Cieszył się bardzo, kiedy dowiedział się, że Zgubiona Łapa chcę się z nim spotkać! Kotka jeszcze grzała stołek terminatora, ale mu oczywiście to nie przeszkadzało! Przecież wcale od tamtej pory się nie zmienił! Nadal bardzo ją lubił, lecz przez obowiązki i nagłą chorobę trochę zaniedbał. Ale, ale! Nic straconego! W końcu teraz oboje byli zdrowi i mogli ze sobą pogadać!
- Gratuluję twojego nowego imienia, Zimorodkowy Blasku! – rzuciła z uśmiechem, gdy w końcu stanęła z nim pyskiem w pysk. – Jak się czujesz, będąc wojownikiem? – zapytała.- Jest hiper, mega, super! Mówię ci! Nie muszę chodzić z Tańczącą Pieśnią na treningi, za to sam chodzę! Mogę wyjść poza obóz i poszukać kleszczy! O a nawet mogę sam polować na sarny! Znaczy jeszcze nie udało mi się żadnej znaleźć, ale to kwestia czasu. Szkoda tylko, że Kwaśna Łapa jest nadal chory. Obiecał mi, że pomoże. No ale... Co ja tu... A tak! Jest super! Byłem nawet na patrolu! To było jakiś czas temu nawet! Przechodziłem obok granicy z Klanem Nocy. No wiesz... To ci co mają rzekę na wyłączność. I nawet spotkałem tam ich patrol! Byli bardzo niemili, ale ja się nie zlękłem. Szkoda tylko, że nie spotkałem tych małych wojowników, którzy chodzili po wodzie i rzucili na mnie i Kwaśną Łapę czar! Na szczęście Wronia Łapa nas ocaliła! Myślisz, że uda ci się być na następnym zgromadzeniu?

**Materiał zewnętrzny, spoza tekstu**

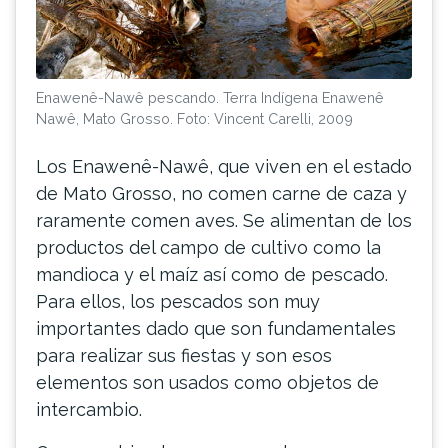
Enawenê-Nawê pescando. Terra Indígena Enawenê
Nawê, Mato Grosso. Foto: Vincent Carelli, 2009
Los Enawenê-Nawê, que viven en el estado
de Mato Grosso, no comen carne de caza y
raramente comen aves. Se alimentan de los
productos del campo de cultivo como la
mandioca y el maíz así como de pescado.
Para ellos, los pescados son muy
importantes dado que son fundamentales
para realizar sus fiestas y son esos
elementos son usados como objetos de
intercambio.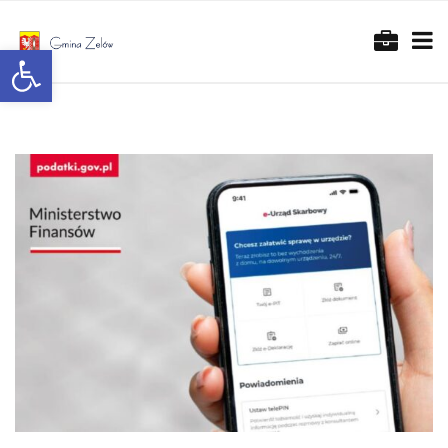
Otwórz pasek narzędzi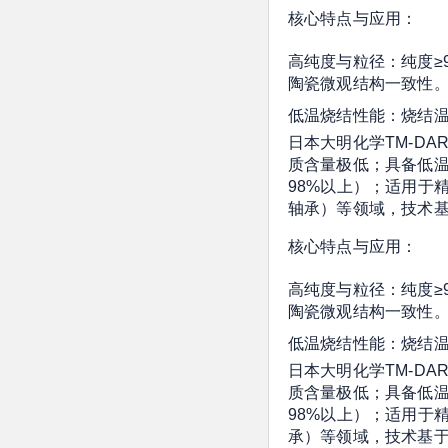
核心特点与应用：
高纯度与粒径：纯度≥9
陶瓷微观结构一致性
低温烧结性能：烧结温
日本大明化学TM-DA
质含量极低；具备低温烧
98%以上）；适用于
轴承）等领域，技术基于
核心特点与应用：
高纯度与粒径：纯度≥9
陶瓷微观结构一致性
低温烧结性能：烧结温
日本大明化学TM-DA
质含量极低；具备低温烧
98%以上）；适用于
承）等领域，技术基于N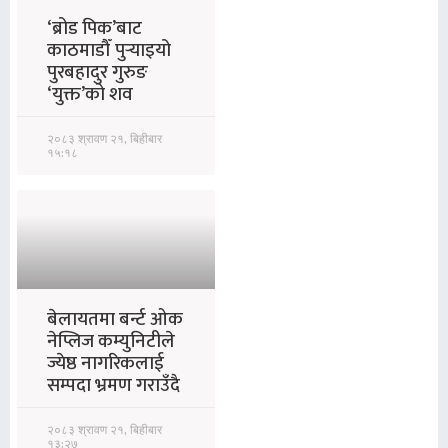
‘ब्रोड पिक’बाट
काठमाडौँ पुर्‍याइयो
पुरबहादुर गुरुङ
‘युक्त’को शव
२०८३ श्रावण २१, बिहीबार
१५:१८
बेलायतमा बर्न्ट ओक
नेप्लिज कम्युनिटीले
ज्येष्ठ नागरिकलाई
सम्पदा भ्रमण गराउँदै
२०८३ श्रावण २१, बिहीबार
१३:२७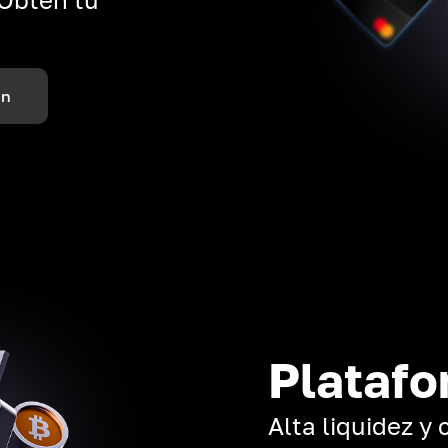
ón
Platafo
Alta liquidez y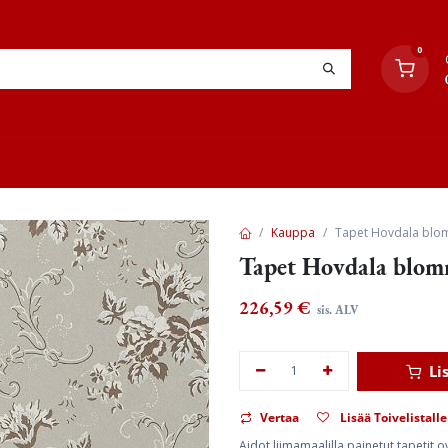
0
YHTEYSTIEDOT
TYÖOHJEET
JÄLLEENMYYJÄT
Kauppa
Tapet Hovdala blo
Tapet Hovdala blom
226,59
€
sis. ALV
Li
Vertaa
Lisää Toivelistalle
Aidot liimamaalilla painetut tapetit 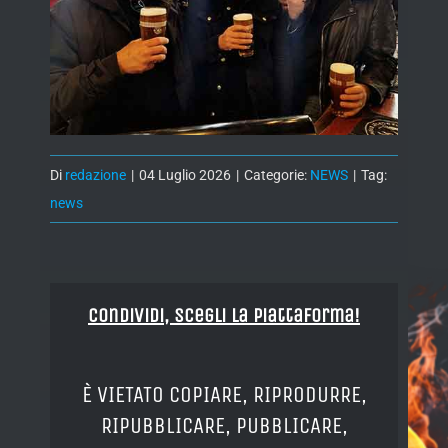
Di
redazione
|
04 Luglio 2026
|
Categorie:
NEWS
|
Tag:
news
Condividi, Scegli la piattaforma!
È VIETATO COPIARE, RIPRODURRE,
RIPUBBLICARE, PUBBLICARE,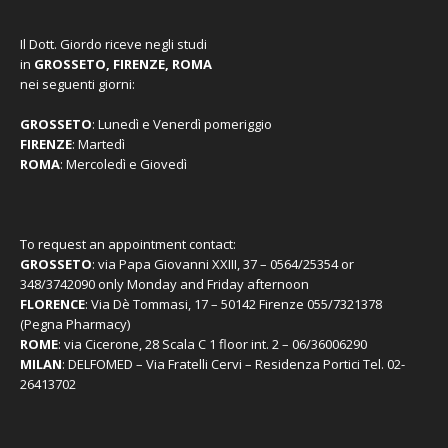
Il Dott. Giordo riceve negli studi
in
GROSSETO, FIRENZE, ROMA
nei seguenti giorni:
GROSSETO
: Lunedì e Venerdì pomeriggio
FIRENZE
: Martedì
ROMA
: Mercoledì e Giovedì
To request an appointment contact:
GROSSETO
: via Papa Giovanni XXIII, 37 – 0564/25354 or
348/3742090 only Monday and Friday afternoon
FLORENCE
: Via Dè Tommasi, 17 – 50142 Firenze 055/7321378
(Pegna Pharmacy)
ROME
: via Cicerone, 28 Scala C 1 floor int. 2 – 06/36006290
MILAN
: DELFOMED – Via Fratelli Cervi – Residenza Portici Tel. 02-
26413702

Uczennica musiała chwilę przetrawić to co usłyszała, nim odpowiedziała na jego długi monolog.
- Ale to lider wyznacza kto ma tam iść... - uświadomiła mu ten fakt.
Naprawdę? Zamrugał ze zdziwienia. No tego to nie wiedział. Myślał, że szli ci co chcieli, a stare pryki zostawały w obozie! Ale, ale! Miał w końcu wtyki! Był synem liderki!
- Myślę, że można to obejść! Jako syn Berberysowej Gwiazdy zezwalam ci iść ze mną - miauknął puszczając jej oczko.
***
Paliło się i to bardzo. Stał sobie na skarpie i obserwował płomienie szalejące i trawiące trawiastą połać przy miejscu zgromadzeń. To znaczyło, że tym razem się na nie nie wybiorą? To było bardzo smutne. Kłęby dymu były coraz gęstsze, a gdzieś za drzewami, tam gdzie mieściła się farma szalonego dziadka, migały czerwone i niebieskie światła. Ciekawe co tam się dzieję? Jak na tą myśl, obok niego usiadła Zgubiona Łapa, która zwróciła swój wzrok w tamtym kierunku.
- Co to?
- Właśnie nie wiem - odpowiedział kotce zgodnie z prawda. - Ej... Chciałabyś to sprawdzić?